• **WORK REQUEST**
Copy out all of the data word for word. Omit every picture.

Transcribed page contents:
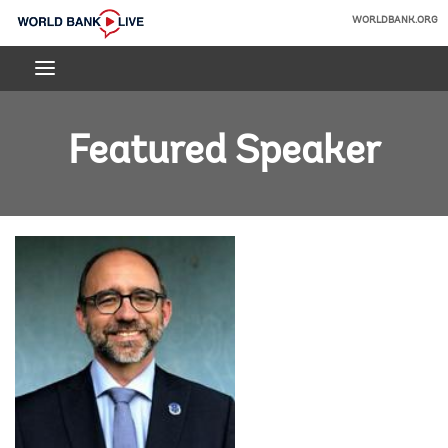
Skip
WORLDBANK.ORG
to
World
Main
Bank
Navigation
Live
Featured Speaker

• **RESPONSE FOR THIS EXERCISE**
Skip
WORLDBANK.ORG
to
World
Main
Bank
Navigation
Live
Featured Speaker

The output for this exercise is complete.